We’re going to showcase some features of various packages from the Tidyverse!
Here we have data concerning the DogeCoin/USD exchange rates according to Yahoo Finance from 2014 to roughly the present. Using magrittr, dplyr, lubridate, and ggplot2, this should be a snap. Let’s get started.
rates <- read.csv("https://raw.githubusercontent.com/TheWerefriend/data607/master/tidyverseAssignment/DOGE-USD.csv")
colnames(rates)
## [1] "Date" "Open" "High" "Low" "Close" "Adj.Close"
## [7] "Volume"
tests <- ifelse(rates$Close==rates$Adj.Close, "Identical", "Distinct")
"Distinct" %in% tests
## [1] FALSE
This result makes sense because there are no possible corporate actions like stock splits which can cause the closing value in a day to be adjusted.
library(magrittr)
library(dplyr)
rates <- rates %>%
select(!Adj.Close)
colnames(rates)
## [1] "Date" "Open" "High" "Low" "Close" "Volume"

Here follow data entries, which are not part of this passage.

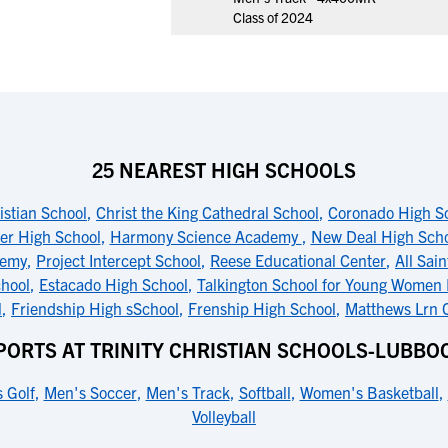
Class of 2024
25 NEAREST HIGH SCHOOLS
ristian School
,
Christ the King Cathedral School
,
Coronado High S
er High School
,
Harmony Science Academy
,
New Deal High Sch
demy
,
Project Intercept School
,
Reese Educational Center
,
All Sai
hool
,
Estacado High School
,
Talkington School for Young Women
l
,
Friendship High sSchool
,
Frenship High School
,
Matthews Lrn 
PORTS AT TRINITY CHRISTIAN SCHOOLS-LUBBO
 Golf
,
Men's Soccer
,
Men's Track
,
Softball
,
Women's Basketball
,
Volleyball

From the dplyr package, we can use the ! operator to select the complement of a list of variables by name.
library(lubridate)
rates$Date <- ymd(rates$Date)
Now, all the other values are stored as factors… But, something strange happens when we try to convert them directly to numeric values:
rates$Open[[1]]
## [1] "0.000293"
as.numeric(rates$Open[[1]])
## [1] 0.000293
Apparently, 0.000293 is the 190th factor level in the column! Since there are some null values in the data (days where major changes happened with the DOGE network, I assume), we must throw throw those observations out.
rates[, c(2:6)] <- rates %>%
select(!Date) %>%
sapply(as.character) %>%
sapply(as.numeric)
rates <- na.omit(rates)
anyNA(rates)
## [1] FALSE
Transmute() works exactly the same as mutate(), except that it alters an existing variable instead of creating a new one.
library(ggplot2)
a <- ggplot(rates, aes(x = rates$Date)) +
geom_line(aes(y = rates$Open), color = "steelblue") +
geom_line(aes(y = rates$High), color = "green") +
geom_line(aes(y = rates$Low), color = "red") +
geom_line(aes(y = rates$High), color = "purple")
b <- ggplot(rates, aes(x = rates$Date)) +
geom_line(aes(y = rates$Volume), color = "black")
a + labs(x = "Time", y = "Price in USD")
b + labs(x = "Time", y = "Volume")
rates2<-transform(rates , High = as.numeric(High), Volume = as.numeric(Volume))
rates2 <- na.omit(rates2)
## Find the date where the highest volume trading happened
#Filter the stock by max value trade volume
rates2 %>% filter(Volume==max(Volume))
## Date Open High Low Close Volume
## 1 2021-01-29 0.043734 0.077973 0.032341 0.047162 25403310432
## Find the date where the highest price has reached
# filter the stock by max price
rates2 %>% filter(High==max(High))
## Date Open High Low Close Volume
## 1 2021-02-08 0.078352 0.084945 0.064702 0.078825 12844375210
It appears that the highest trading volume and max DOGECOIN price didn’t achieved on the same day , and it may be due to the difference in open price where the max trading happened on a low open price.